Wednesday, July 20, 2016

Nineteen Eighty-Four

Nineteen Eighty-Four, often published as 1984, is a dystopian novel by English author George Orwell published in 1949. The novel is set in Airstrip One (formerly known as Great Britain), a province of the superstate Oceania in a world of perpetual war, omnipresent government surveillance, and public manipulation, dictated by a political system euphemistically named English Socialism (or “Ingsoc” in the government’s invented language, Newspeak), under the control of a privileged elite of the Inner Party, persecuting individualism and independent thinking known as “thoughtcrimes.”
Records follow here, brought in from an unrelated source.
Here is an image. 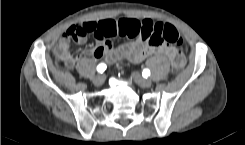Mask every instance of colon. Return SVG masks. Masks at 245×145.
Masks as SVG:
<instances>
[{
	"mask_svg": "<svg viewBox=\"0 0 245 145\" xmlns=\"http://www.w3.org/2000/svg\"><path fill=\"white\" fill-rule=\"evenodd\" d=\"M92 27L85 23H76L71 25L63 35L60 43L64 44L71 39L79 40L92 34ZM121 35L127 39H134L140 36L143 40L154 46H169L180 47L183 44V37L173 25L162 22H138L121 23L118 31H111L109 38H114ZM65 58V51L61 50L56 53V60L60 62ZM174 69H179L182 66V61L175 58L172 62Z\"/></svg>",
	"mask_w": 245,
	"mask_h": 145,
	"instance_id": "5ec220e1",
	"label": "colon"
}]
</instances>
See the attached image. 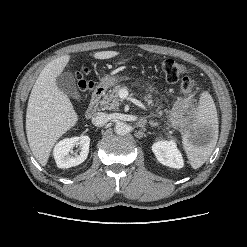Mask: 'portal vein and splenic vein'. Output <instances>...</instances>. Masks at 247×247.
<instances>
[{"mask_svg": "<svg viewBox=\"0 0 247 247\" xmlns=\"http://www.w3.org/2000/svg\"><path fill=\"white\" fill-rule=\"evenodd\" d=\"M119 96L122 99H126L128 97V91L126 89H121L120 92H119Z\"/></svg>", "mask_w": 247, "mask_h": 247, "instance_id": "1", "label": "portal vein and splenic vein"}]
</instances>
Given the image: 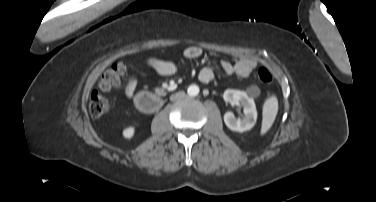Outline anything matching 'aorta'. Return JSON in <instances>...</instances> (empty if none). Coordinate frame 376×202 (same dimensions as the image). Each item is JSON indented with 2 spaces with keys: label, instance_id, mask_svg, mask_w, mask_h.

     The tyranny is epitomized by Big Brother, the Party leader who enjoys an intense cult of personality but who may not even exist. The Party “seeks power entirely for its own sake. It is not interested in the good of others; it is interested solely in power.” The protagonist of the novel, Winston Smith, is a member of the Outer Party, who works for the Ministry of Truth (or Minitrue in Newspeak), responsible for propaganda and historical revisionism. His job is to rewrite past newspaper articles, so the historical record always supports the party line. The instructions the workers receive specify the corrections as fixing misquotations and never as what they really are: forgeries and falsifications. A large part of the ministry also actively destroys all edited documents not containing the revisions; in this way, proof does not exist how the government is lying. Smith is a diligent and skillful worker but secretly hates the Party and dreams of rebellion against Big Brother.